[Start of Attachment]
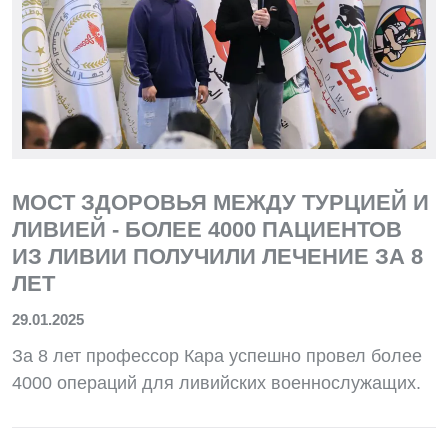
МОСТ ЗДОРОВЬЯ МЕЖДУ ТУРЦИЕЙ И
ЛИВИЕЙ - БОЛЕЕ 4000 ПАЦИЕНТОВ
ИЗ ЛИВИИ ПОЛУЧИЛИ ЛЕЧЕНИЕ ЗА 8
ЛЕТ
29.01.2025
За 8 лет профессор Кара успешно провел более
4000 операций для ливийских военнослужащих.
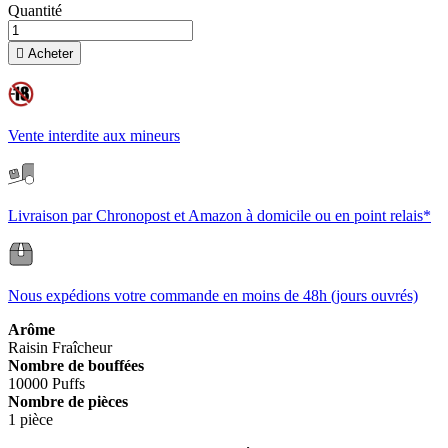
Quantité

Acheter
Vente interdite aux mineurs
Livraison par Chronopost et Amazon à domicile ou en point relais*
Nous expédions votre commande en moins de 48h (jours ouvrés)
Arôme
Raisin
Fraîcheur
Nombre de bouffées
10000 Puffs
Nombre de pièces
1 pièce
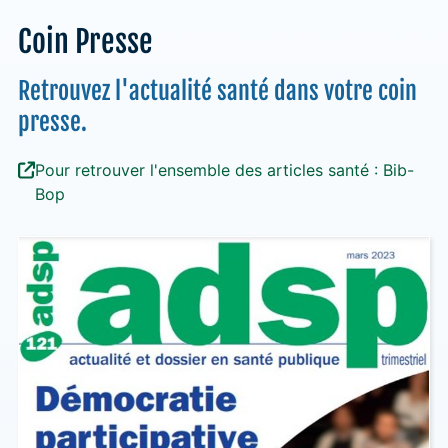
Coin Presse
Retrouvez l'actualité santé dans votre coin
presse.
Pour retrouver l'ensemble des articles santé : Bib-
Bop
[End of Attachment]
_AIM OF THE TASK_
Each record above should be repeated exactly, please, without pictures.

_TASK SOLUTION_
МОСТ ЗДОРОВЬЯ МЕЖДУ ТУРЦИЕЙ И
ЛИВИЕЙ - БОЛЕЕ 4000 ПАЦИЕНТОВ
ИЗ ЛИВИИ ПОЛУЧИЛИ ЛЕЧЕНИЕ ЗА 8
ЛЕТ
29.01.2025
За 8 лет профессор Кара успешно провел более
4000 операций для ливийских военнослужащих.
Quantité

Acheter
Vente interdite aux mineurs
Livraison par Chronopost et Amazon à domicile ou en point relais*
Nous expédions votre commande en moins de 48h (jours ouvrés)
Arôme
Raisin
Fraîcheur
Nombre de bouffées
10000 Puffs
Nombre de pièces
1 pièce
Coin Presse
Retrouvez l'actualité santé dans votre coin
presse.
Pour retrouver l'ensemble des articles santé : Bib-
Bop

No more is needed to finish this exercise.